Private credit and prime mortgages pulled into the loop
As the downturn deepens, stress spreads into private credit as years of leveraged buyouts of software and information services firms, priced on the assumption of stable recurring revenue, collide with AI-driven contract cancellations and price cuts.
When a large software company backed by private equity fails to meet its debt obligations, credit investors are forced to rethink how much of their portfolios depends on businesses vulnerable to AI, and the resulting losses spill over to life insurers that bought many of these loans, pushing regulators to tighten capital rules and adding more pressure to sell.
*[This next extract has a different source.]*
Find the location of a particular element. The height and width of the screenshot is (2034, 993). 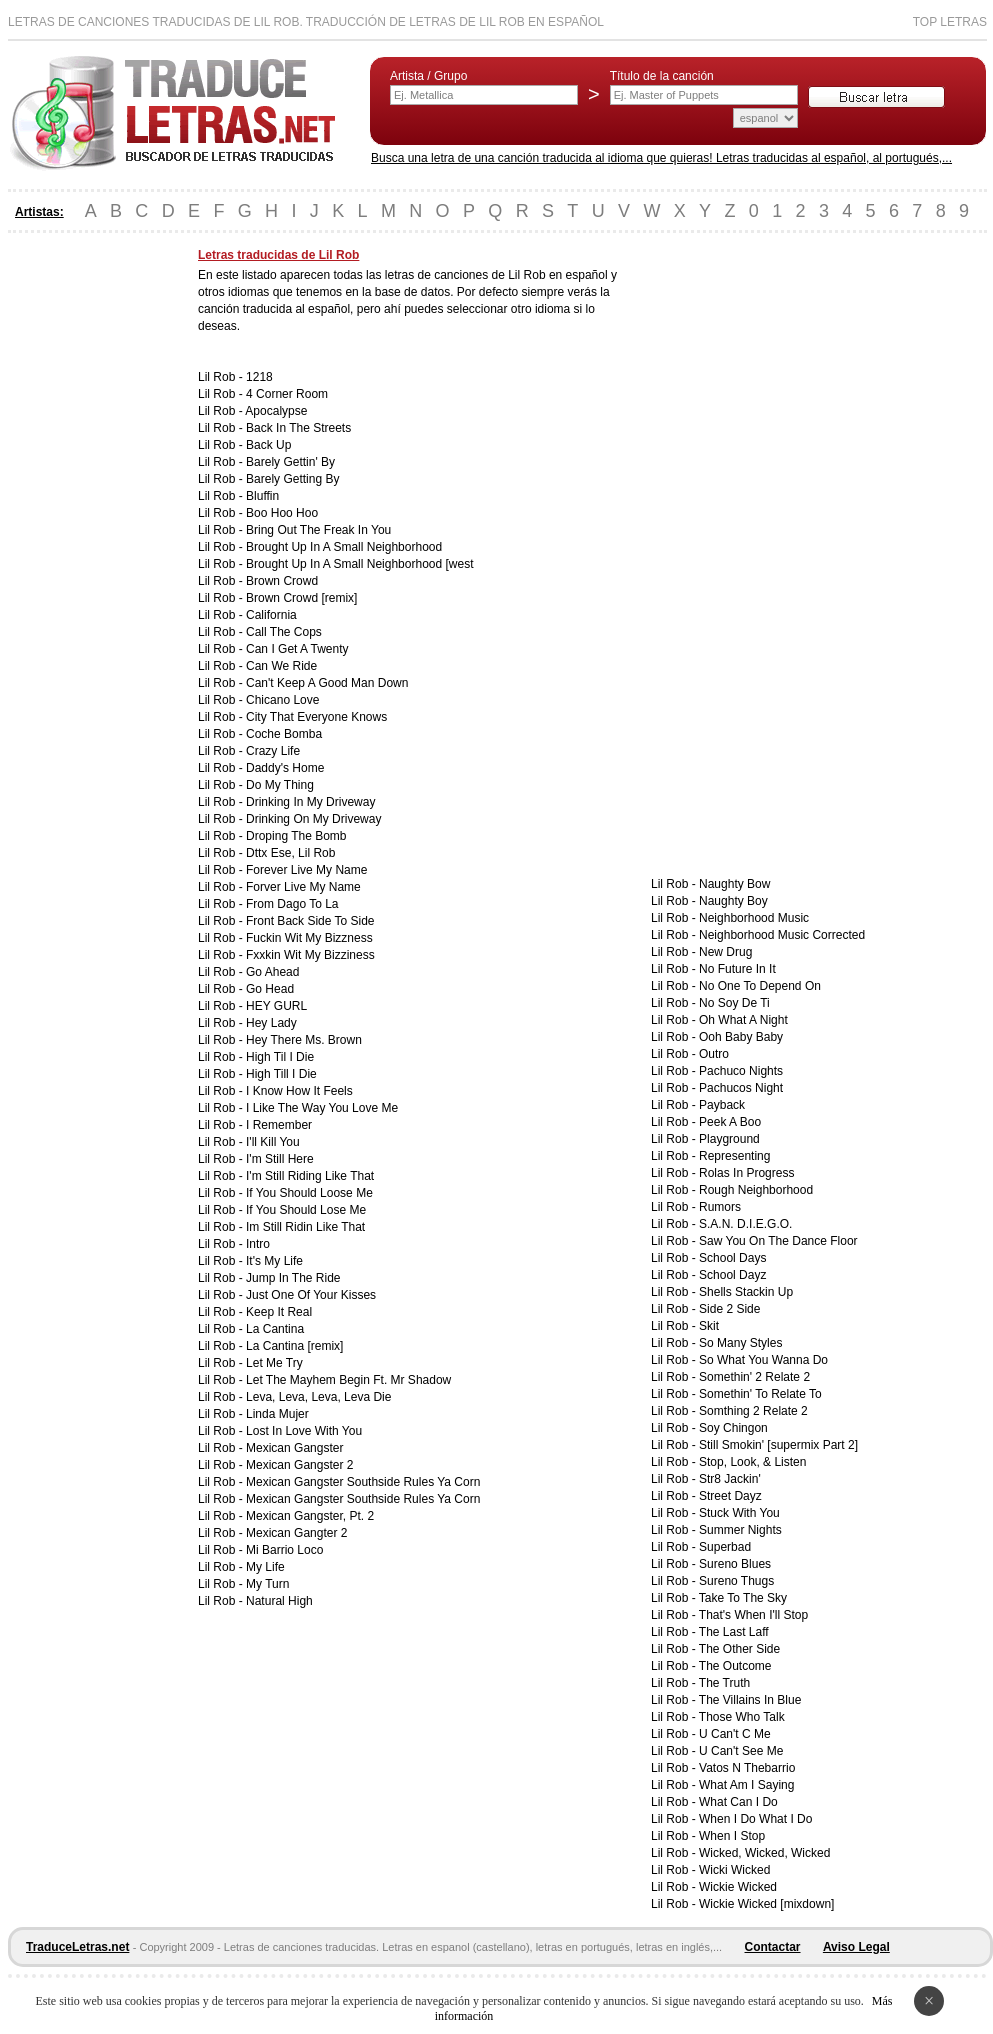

At the same time, falling incomes among high-earning professionals start to weigh on the $13 trillion U.S. mortgage market. The scenario shows rising delinquencies and falling home prices in tech-heavy cities, not because loans were poor quality at origination, but because borrowers’ earnings power is structurally lower than assumed.
The memo asks whether even “prime” mortgages can still be treated as safe if white-collar employment and pay remain under pressure.
Policy fights time and public anger
The final section focuses on politics. As labor’s share of GDP falls and income shifts to capital and compute, tax receipts undershoot projections just as more workers need long-term support rather than short, cyclical benefits.
Proposals in the scenario include a “Transition Economy Act” offering direct transfers to displaced workers funded partly by a tax on AI compute and a broader “Shared AI Prosperity Act” that would give the public a claim on AI-generated returns.
Public frustration spills into protests aimed at leading AI labs, echoing the anger once directed at banks after the global financial crisis. The authors argue that while each side looks for villains, the deeper problem is time, as institutions struggle to adapt at the speed of technological change.
Intelligence premium under pressure
Citrini Research frames the exercise as the unwind of a centuries-old “intelligence premium,” where scarce human cognition was the core productive asset shaping labor markets, credit systems, and tax rules.
In the scenario, markets are forced to reprice that assumption as machine intelligence becomes cheap and abundant. The authors say such a repricing would be painful but not necessarily catastrophic, and stress that today’s investors and policymakers still have a chance to act before these outcomes take shape.

Writing in early 2026, they argue there is still time to examine how far the financial system depends on earnings streams tied to expensive human intelligence, and to design new frameworks before reality begins to resemble the thought experiment.